Vivemos um dos maiores desafios na história da economia portuguesa. Depois de um período de retoma económica que começou em 2013, a pandemia de Covid-19 está a provocar a maior contração do PIB desde que há registos.

Apesar dos esforços que permitiram a recuperação da nossa credibilidade externa, e da continuidade de Portugal como um dos destinos mais seguros do mundo, o “cisne negro” de 2020 veio exercer enorme pressão sobre as nossas débeis finanças públicas e sobre alguns dos setores mais importantes, tais como o turismo, os componentes automóveis e, obviamente, o retalho.

No curto prazo, a estrutura produtiva nacional tem conseguido aguentar o embate. Os nossos empresários responderam de forma rápida e eficaz na proteção da saúde dos seus trabalhadores, na adaptação dos processos e na gestão da tesouraria. Contudo, ainda não chegámos à fase mais difícil. Muitas empresas não enfrentam ainda uma crise de tesouraria e até de solvência, em grande parte devido às medidas de lay-off simplificado e moratórias determinadas pelo Governo.

À escala europeia, o Plano de Recuperação negociado em Conselho Europeu promete acelerar a resposta dos Estados-membros ao problema comum que enfrentamos e, apesar das incertezas e divergências, a maioria de nós não esperava uma abordagem tão musculada.

É positivo verificar que quase todos os Estados-membros compreendem que os riscos são transnacionais e que podem, no limite, comprometer o projeto Europeu. Para Portugal, o Plano é generoso, mas o país encontra-se numa posição de partida mais complicada do que outros. Temos uma enorme dívida externa, falta de competitividade de muitos setores e o setor mais afetado, o do turismo, foi aquele que mais contribuiu para o crescimento dos últimos anos.

Muito antes dos efeitos da “bazuca” se propagarem pela economia e mesmo que esta segunda vaga não provoque lockdowns generalizados na Europa, grande parte do nosso tecido empresarial irá necessitar de liquidez adicional. O prolongamento das moratórias até setembro de 2021 irá proteger as empresas e a banca, mas estas medidas por si dificilmente serão suficientes.

Nos últimos tempos, “reestruturação” foi uma palavra frequentemente lida e ouvida, embora para já circunscrita a um par de dossiês mediáticos e sem dúvida muito relevantes. Para evitarmos danos maiores, serão necessárias muitas mais reestruturações e refinanciamentos, de menor dimensão, mas que, se não acontecerem, haverá consequências mais graves e duradouras do que aquelas causadas pelos processos que todos os dias enchem telejornais.

As reestruturações são geralmente complexas, pois implicam assegurar liquidez no curto prazo para a sobrevivência das empresas e articular stakeholders com interesses diversos, num contexto em que é necessário planear e implementar medidas que alterem o rumo dos acontecimentos e permitam à empresa ser viável e adequadamente capitalizada.

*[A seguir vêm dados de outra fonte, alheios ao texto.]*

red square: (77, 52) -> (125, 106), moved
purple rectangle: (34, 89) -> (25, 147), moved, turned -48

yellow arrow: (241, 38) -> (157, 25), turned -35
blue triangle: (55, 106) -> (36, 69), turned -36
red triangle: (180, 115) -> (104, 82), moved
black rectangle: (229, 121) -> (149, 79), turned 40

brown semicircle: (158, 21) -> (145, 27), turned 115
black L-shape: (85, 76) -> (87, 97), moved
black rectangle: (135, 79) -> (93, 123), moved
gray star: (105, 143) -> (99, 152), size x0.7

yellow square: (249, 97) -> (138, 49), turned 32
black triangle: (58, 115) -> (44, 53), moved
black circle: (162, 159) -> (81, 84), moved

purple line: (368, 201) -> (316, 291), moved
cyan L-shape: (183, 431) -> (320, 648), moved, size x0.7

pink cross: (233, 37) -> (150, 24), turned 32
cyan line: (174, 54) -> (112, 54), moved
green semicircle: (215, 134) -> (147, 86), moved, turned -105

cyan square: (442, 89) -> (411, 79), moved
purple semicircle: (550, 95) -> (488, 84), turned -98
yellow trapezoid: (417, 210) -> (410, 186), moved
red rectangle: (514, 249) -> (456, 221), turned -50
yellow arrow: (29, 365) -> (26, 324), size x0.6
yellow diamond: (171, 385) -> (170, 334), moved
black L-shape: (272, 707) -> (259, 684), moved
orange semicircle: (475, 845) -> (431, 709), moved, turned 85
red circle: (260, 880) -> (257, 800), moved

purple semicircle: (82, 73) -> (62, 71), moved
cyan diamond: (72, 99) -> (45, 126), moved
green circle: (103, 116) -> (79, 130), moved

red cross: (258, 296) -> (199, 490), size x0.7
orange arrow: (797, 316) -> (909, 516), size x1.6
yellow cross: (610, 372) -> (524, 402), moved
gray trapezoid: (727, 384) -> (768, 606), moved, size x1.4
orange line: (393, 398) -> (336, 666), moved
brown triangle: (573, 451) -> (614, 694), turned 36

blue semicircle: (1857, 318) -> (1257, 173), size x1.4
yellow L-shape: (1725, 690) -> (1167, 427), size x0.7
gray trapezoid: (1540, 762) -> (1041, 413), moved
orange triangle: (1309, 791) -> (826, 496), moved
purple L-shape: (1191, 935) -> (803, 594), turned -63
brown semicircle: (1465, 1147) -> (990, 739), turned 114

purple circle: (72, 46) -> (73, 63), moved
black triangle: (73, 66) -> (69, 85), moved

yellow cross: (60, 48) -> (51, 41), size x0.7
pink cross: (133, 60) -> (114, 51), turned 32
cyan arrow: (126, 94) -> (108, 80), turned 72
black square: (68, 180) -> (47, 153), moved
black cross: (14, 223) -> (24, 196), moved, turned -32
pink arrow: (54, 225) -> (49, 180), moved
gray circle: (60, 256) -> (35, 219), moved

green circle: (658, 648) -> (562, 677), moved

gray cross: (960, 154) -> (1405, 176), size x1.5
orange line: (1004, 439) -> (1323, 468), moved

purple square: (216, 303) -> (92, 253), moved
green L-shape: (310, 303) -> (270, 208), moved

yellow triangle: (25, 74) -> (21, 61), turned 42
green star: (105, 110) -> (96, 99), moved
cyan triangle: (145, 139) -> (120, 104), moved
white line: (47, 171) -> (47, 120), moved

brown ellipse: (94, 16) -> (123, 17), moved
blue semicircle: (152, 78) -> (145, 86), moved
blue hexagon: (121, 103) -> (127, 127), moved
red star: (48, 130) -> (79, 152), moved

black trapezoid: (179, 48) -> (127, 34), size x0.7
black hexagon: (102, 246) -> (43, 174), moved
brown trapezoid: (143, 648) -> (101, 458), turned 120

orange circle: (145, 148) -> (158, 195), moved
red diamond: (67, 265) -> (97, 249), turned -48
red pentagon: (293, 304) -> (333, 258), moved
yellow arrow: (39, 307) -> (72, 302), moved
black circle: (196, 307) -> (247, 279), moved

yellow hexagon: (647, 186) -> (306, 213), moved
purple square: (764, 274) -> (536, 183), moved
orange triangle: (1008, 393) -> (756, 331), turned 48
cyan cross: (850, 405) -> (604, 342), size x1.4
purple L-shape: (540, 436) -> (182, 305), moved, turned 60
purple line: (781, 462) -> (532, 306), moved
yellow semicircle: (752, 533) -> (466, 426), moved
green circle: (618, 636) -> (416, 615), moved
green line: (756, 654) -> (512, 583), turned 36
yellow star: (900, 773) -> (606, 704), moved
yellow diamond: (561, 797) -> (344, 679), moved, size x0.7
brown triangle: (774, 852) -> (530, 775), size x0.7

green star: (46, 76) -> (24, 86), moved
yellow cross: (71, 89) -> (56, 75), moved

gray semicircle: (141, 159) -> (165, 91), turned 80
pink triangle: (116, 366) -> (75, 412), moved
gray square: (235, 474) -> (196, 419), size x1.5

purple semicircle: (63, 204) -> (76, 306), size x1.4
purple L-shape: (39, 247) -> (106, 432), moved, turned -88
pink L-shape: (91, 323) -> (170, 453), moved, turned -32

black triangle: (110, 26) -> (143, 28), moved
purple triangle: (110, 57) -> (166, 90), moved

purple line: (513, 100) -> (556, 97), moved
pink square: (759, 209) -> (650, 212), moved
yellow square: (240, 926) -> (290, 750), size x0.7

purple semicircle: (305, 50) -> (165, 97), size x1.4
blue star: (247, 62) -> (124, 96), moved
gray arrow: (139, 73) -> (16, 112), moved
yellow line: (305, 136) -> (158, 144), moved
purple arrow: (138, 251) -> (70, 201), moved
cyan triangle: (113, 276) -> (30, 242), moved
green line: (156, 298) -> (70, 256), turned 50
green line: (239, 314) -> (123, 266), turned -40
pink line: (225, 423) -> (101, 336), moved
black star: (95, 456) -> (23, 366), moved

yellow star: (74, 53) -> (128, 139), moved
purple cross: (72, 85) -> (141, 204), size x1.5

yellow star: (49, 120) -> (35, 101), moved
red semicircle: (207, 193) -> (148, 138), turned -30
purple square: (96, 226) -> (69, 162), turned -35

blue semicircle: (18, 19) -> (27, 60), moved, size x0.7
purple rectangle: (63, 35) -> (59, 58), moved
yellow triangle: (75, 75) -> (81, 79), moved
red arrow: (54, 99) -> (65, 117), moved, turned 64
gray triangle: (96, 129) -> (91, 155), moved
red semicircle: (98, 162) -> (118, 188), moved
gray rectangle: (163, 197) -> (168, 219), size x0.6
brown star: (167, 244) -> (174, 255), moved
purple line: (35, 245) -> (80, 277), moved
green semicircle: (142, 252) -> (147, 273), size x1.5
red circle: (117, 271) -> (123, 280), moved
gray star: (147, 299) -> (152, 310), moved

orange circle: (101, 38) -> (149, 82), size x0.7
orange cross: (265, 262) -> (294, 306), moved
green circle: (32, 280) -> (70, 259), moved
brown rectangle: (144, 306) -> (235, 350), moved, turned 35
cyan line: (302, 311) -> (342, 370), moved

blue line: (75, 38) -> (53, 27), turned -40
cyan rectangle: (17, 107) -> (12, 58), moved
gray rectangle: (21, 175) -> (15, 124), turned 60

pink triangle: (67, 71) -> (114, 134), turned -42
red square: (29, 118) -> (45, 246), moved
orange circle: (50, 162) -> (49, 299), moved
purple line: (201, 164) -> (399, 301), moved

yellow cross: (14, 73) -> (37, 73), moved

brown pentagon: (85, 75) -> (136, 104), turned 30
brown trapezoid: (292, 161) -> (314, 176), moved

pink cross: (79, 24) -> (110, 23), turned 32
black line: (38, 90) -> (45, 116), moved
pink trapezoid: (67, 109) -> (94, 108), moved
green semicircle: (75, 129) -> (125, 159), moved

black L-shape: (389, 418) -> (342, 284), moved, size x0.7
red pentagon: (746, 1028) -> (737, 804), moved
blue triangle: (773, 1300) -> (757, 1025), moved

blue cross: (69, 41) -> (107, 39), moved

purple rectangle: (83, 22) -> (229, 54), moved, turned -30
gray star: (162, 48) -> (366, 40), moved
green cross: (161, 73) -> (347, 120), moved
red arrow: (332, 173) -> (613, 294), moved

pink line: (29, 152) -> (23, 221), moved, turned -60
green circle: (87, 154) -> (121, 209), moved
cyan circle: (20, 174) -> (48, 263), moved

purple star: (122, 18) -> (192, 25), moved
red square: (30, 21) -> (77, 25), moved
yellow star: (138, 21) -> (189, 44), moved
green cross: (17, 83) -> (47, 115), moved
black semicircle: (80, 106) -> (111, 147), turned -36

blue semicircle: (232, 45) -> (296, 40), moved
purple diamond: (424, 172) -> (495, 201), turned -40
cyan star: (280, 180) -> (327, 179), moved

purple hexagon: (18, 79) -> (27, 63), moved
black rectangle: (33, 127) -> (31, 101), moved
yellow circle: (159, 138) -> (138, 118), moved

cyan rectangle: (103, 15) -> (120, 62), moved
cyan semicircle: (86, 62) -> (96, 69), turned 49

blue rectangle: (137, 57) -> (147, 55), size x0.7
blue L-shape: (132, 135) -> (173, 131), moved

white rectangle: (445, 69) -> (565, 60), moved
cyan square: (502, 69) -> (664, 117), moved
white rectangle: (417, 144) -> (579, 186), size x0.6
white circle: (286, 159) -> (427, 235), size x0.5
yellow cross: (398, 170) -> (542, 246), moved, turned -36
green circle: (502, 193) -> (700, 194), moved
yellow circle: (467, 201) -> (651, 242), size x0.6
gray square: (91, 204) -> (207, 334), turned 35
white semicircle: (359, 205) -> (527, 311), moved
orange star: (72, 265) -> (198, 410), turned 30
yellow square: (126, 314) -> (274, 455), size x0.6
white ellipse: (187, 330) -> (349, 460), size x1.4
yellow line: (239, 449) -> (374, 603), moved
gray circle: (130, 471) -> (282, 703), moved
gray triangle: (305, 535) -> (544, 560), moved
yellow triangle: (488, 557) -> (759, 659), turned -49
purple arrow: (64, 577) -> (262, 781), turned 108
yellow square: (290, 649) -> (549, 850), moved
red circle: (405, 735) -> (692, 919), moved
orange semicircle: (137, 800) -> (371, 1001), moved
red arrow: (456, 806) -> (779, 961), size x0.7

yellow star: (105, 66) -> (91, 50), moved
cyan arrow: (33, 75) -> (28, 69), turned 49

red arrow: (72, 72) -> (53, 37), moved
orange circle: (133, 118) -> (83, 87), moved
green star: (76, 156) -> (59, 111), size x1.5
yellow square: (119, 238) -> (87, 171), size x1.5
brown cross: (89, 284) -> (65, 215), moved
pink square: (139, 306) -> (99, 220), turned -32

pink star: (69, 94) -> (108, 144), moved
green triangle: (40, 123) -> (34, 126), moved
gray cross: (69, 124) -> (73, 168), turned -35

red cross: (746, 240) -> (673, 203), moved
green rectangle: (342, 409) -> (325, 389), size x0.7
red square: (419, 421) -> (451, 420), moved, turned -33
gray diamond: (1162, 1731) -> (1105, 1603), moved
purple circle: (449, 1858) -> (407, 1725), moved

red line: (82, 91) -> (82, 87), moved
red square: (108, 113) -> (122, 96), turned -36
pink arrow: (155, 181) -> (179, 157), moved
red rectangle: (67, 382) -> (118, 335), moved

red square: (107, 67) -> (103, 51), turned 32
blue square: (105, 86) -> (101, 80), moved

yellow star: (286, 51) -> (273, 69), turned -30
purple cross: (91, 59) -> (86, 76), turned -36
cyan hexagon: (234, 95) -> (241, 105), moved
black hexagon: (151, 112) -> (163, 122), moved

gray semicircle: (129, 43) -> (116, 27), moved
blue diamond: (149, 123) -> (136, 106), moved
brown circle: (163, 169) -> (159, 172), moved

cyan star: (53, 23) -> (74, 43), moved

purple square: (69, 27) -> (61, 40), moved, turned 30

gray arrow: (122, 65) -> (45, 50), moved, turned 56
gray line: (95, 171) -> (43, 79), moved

O impacte social e o mediatismo das reestruturações tendem a retrair gestores e acionistas, que permanecem demasiado tempo em negação, esperando que a situação normalize através dos métodos do passado. Raramente acontece. Os credores, sem conhecerem a real situação da empresa, focam-se por vezes no curto prazo, procurando proteger exclusivamente a sua posição numa negociação imediata, que pode acabar por arrastar a empresa para uma situação pior em que todos saem a perder.

A resposta a este desafio terá de mobilizar diversos setores da sociedade. Precisaremos de uma resposta capaz de empresários, bancos, administradores judiciais, tribunais e instituições do Estado em geral, para evitarmos a falência de empresas que até seriam operacionalmente viáveis e têm sido fundamentais para a nossa economia. Os processos de insolvência descontrolados representam quase sempre a destruição de ativos tangíveis e intangíveis, ou seja, do stock de capital da economia, já por si insuficiente.

No passado, apesar das mudanças legislativas introduzidas (e.g. Processo Especial de Revitalização), não foi pela capacidade de restruturar empresas que a economia portuguesa recuperou. Desta vez, pela natureza diferente da crise, não teremos escolha. Com ou sem novos investidores externos, com alterações ligeiras ou profundas ao nível operacional e estratégico e com maiores ou menores necessidades de refinanciamento, o país não se pode dar ao luxo de perder boas empresas.